98 Ark. 320 | Ark. | 1911
Appellee, W. R. Hunt, occupied a tract of land in Johnson County, Arkansas, and made improvements thereon. He held under a certain deed which purported to convey the title in fee simple, but which in fact conveyed only the life estate of one Sarah E. Hacking. Appellants own the remainder, and instituted this action, after the death of Mrs. Hacking, to recover possession of the land. Appellee alleged that he. held the land under color of title and peaceably improved the same, believing himself to be the owner thereof, and he claimed compensation for such improvements. The trial court allowed an amount which was found to be the value of said improvements, and rendered judgment, in accordance with the provisions of the statute, in favor of appellants for recovery of the land and in favor of appellee for the value of improvements, less the amount of rents.
The question arising on the appeal relates to the correctness of the judgment for betterments.
The case was tried 'before the court sitting as a jury, and we are bound by the findings of fact, as far as there is legally sufficient evidence to support them. It appears from undisputed testimony that Sarah E. Hackney, the life tenant, died on April 7, 1909, and that the improvements for which the court allowed compensation were made by appellee shortly after her death. He purchased the land in the year 1903 from one Tovejoy, who had purchased at a foreclosure sale by a commissioner of the chancery court the title of Mrs. Hackney. The deed under which Mrs. Hackney held conveyed to her only a life estate, with remainder over to appellants, her children.
Appellee testified that he was advised by attorneys of well known learning and integrity that his deed from Dovejoy conveyed the title in fee simple, and that he occupied and improved the land in the honest belief that he had a perfect title. He testified, however, that both before and after he purchased the land from Lovejoy he received information that appellants, who were the children of Mrs. Hackney, were going to lay claim to the land at her death. He said that it was generally understood, and that he heard every few days, that the Hackney heirs were going to contest the title as soon as their mother died. The deed to Mrs. Hackney was on record, and it gave her only a life estate with remainder over to her children. With notice that the heirs were going to contest the title, he improved the land relying on the advice of attorneys that the title was good. Can he, under those circumstances, be deemed to have been a bona fide occupant, within the meaning of the statute, after the death of the life tenant? In Fee v. Cowdry, 45 Ark. 410, this court quoted with approval the following definition of the term “bona fide occupant” given by Mr. Justice Washington in delivering the opinion of the court in Green v. Biddle, 8 Wheat. 79:
“He is one 'who not only supposes himself to be the true proprietor of the land, but who is ignorant that his title is contested by some other person, claiming a better right to it. Most unquestionably this character cannot be maintained, for a moment, after the occupant has notice of an adverse claim, especially if •that be followed up by suit to recover the possession. After this, he becomes a mala fide possessor, and holds at his peril, and is liable to restore all the mesne profits, together with the land.” The same was quoted with approval in Brown v. Nelms, 86 Ark. 368, and in McDonald v. Rankin, 92 Ark. 173.
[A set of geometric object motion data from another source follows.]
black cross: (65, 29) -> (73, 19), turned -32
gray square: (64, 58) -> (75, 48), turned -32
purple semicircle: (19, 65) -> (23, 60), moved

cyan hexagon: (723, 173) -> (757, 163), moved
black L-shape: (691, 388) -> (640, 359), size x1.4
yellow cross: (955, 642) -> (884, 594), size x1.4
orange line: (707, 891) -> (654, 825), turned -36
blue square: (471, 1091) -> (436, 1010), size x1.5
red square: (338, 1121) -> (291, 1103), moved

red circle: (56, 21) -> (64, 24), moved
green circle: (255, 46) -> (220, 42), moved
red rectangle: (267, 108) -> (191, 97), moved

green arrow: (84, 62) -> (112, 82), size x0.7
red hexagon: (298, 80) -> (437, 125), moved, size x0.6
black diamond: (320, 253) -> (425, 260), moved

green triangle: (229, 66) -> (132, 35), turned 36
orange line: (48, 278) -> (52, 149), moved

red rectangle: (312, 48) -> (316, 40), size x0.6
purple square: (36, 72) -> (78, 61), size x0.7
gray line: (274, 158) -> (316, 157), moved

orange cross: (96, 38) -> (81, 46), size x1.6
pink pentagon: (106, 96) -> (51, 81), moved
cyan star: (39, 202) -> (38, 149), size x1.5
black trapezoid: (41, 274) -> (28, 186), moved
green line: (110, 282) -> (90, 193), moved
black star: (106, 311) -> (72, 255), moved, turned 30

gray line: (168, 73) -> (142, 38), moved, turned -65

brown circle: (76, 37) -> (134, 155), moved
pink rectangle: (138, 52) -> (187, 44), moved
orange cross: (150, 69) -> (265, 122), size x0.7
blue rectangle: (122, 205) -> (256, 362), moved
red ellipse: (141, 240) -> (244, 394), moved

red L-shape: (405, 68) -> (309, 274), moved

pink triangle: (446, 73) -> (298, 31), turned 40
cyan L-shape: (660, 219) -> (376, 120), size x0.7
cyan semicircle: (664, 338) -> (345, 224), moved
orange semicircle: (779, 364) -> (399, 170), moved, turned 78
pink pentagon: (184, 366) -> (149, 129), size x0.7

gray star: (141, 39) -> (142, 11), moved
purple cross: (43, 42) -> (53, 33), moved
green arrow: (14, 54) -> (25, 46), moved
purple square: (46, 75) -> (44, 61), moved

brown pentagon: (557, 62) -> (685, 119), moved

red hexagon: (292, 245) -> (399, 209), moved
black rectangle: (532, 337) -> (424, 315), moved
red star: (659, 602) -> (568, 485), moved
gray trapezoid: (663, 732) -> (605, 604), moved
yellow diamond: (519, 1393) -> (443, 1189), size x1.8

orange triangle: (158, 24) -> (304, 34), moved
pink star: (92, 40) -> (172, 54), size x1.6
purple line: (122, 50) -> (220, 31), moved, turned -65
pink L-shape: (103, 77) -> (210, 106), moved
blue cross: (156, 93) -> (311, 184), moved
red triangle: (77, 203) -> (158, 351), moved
Again in Beard v. Dansby, 48 Ark. 183, this court said: “Good faith, in its moral sense, as contradistinguished from bad faith, and not in the technical sense in which it is implied to conveyances of title, as when we speak of a bona ñde purchaser, meaning thereby a purchaser without notice, actual or constructive, is implied in the requirement that he must believe himself the true proprietor. It must be an honest belief and an ignorance that any other person claims a better right to the land.”
In White v. Stokes, 67 Ark. 184, the court said;- “He (the occupant) cannot shut his eyes and say that he believed in good faith that he had a good title, when he was informed that he did not have.”
The policy is not to be tolerated of allowing an occupant to make improvements and charge them against the owner after the latter has notified’ him that the title is to be contested. That would allow the occupant to speculate at the expense of the true owner, on the result of litigation, of which he is actually forewarned. It has often been said by this court that the betterment statute is sustainable on the ground that it was designed as an adjustment of equities between innocent parties, therefore the equities of the case forbid that the true owner shall be charged with the cost of improvements made by the occupant after notice from the owner that the title is to be called in question.
The court erred in adjudging in favor of appellee the value of improvements. The judgment is therefore reversed, and, the facts being undisputed, the cause is remanded with directions to enter judgment absolute in favor of appellants for recovery of possession of the land and the amount of rents according to the findings of the court, less the amount of taxes paid by appellant since the death of the life tenant.